Essentially, sulfur dioxide gets emitted near the surface, either by a coal-fired power plant's smokestack or a volcano. If that SO2 makes it to the stratosphere—the middle layer of the atmosphere 10 kilometers up—it forms droplets of diluted sulfuric acid, known as aerosols. These aerosols reflect sunlight away from the planet, shading the surface and cooling temperatures. And some can persist for a few years, prolonging that cooling.
By analyzing satellite data and other measures, Daniel and his colleagues found that such aerosols have been on the rise in Earth's atmosphere in the past decade, nearly doubling in concentration.
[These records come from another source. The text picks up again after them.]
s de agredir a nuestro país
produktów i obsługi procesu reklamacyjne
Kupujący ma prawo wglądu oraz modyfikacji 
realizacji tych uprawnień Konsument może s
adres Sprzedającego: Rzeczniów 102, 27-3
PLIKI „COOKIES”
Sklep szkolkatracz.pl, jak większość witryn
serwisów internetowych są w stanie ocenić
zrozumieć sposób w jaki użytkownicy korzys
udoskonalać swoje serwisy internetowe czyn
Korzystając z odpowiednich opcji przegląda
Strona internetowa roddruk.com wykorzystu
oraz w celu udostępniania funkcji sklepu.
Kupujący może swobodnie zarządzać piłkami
That concentration has reflected roughly 0.1 watts per meter squared of sunlight away from the planet, enough to offset roughly one-third of the 0.28 watts per meter squared of extra heat trapped by rising atmospheric concentrations of greenhouse gases such as carbon dioxide. The researchers calculate that the aerosols prevented 0.07 degrees Celsius of warming in average temperatures since 2000.
The question is: why the increase in such aerosols? There have been plenty of smaller volcanic eruptions in recent years, such as the continuously erupting Soufriere Hills on Montserrat and Tavurvur on Papua New Guinea, which may have exploded enough SO2 into the atmosphere. And there has been plenty of coal burning in countries such as China, which now burns some 3 billion metric tons of the fuel rock per year, largely without the pollution controls that would scrub out the SO2, as is sometimes done in the U.S. In fact, a computer model study published July 5 in Proceedings of the National Academy of Sciences suggested that such SO2 pollution in China has cancelled out the warming effects of rising greenhouse gas concentrations globally since 1998. Determining whether humans or volcanoes explain more of the increase in stratospheric aerosols is the focus of ongoing research, says PhD candidate Ryan Neely of the University of Colorado, who contributed to the NOAA research.
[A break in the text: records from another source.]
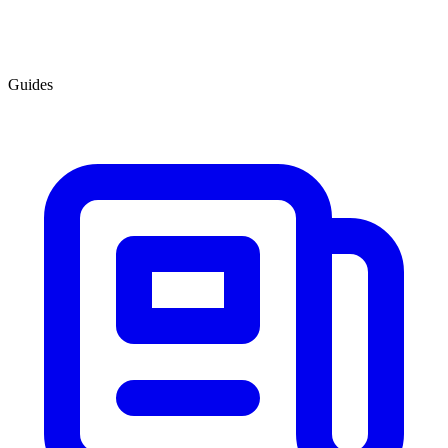
Guides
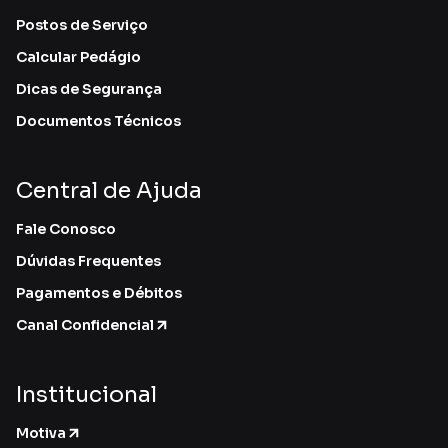
Postos de Serviço
Calcular Pedágio
Dicas de Segurança
Documentos Técnicos
Central de Ajuda
Fale Conosco
Dúvidas Frequentes
Pagamentos e Débitos
Canal Confidencial
Institucional
Motiva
Combined with a decrease in atmospheric water vapor and a weaker sun due to the most recent solar cycle, the aerosol finding may explain why climate change has not been accelerating as fast as it did in the 1990s. The effect also illustrates one proposal for so-called geoengineering—the deliberate, large-scale manipulation of the planetary environment—that would use various means to create such sulfuric acid aerosols in the stratosphere to reflect sunlight and thereby hopefully forestall catastrophic climate change.
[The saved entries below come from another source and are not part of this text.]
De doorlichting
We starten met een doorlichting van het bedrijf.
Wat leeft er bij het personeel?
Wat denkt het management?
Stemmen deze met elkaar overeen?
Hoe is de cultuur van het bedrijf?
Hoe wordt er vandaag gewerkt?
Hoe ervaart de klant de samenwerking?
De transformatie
But that points up another potential problem: if aerosol levels, whether natural or human-made, decline in the future, climate change could accelerate—and China is adding scrubbing technology to its coal-fired power plants to reduce SO2 emissions and thereby minimize acid rain. In effect, fixing acid rain could end up exacerbating global warming. China "could cause some decreases [in stratospheric aerosols] if that is the source," Neely says, adding that growing SO2 emissions from India could also increase cooling if humans are the dominant cause of injecting aerosols into the atmosphere. On the other hand, "if some volcanoes that are large enough go off and if they are the dominant cause [of increasing aerosols], then we will probably see some increases" in cooling.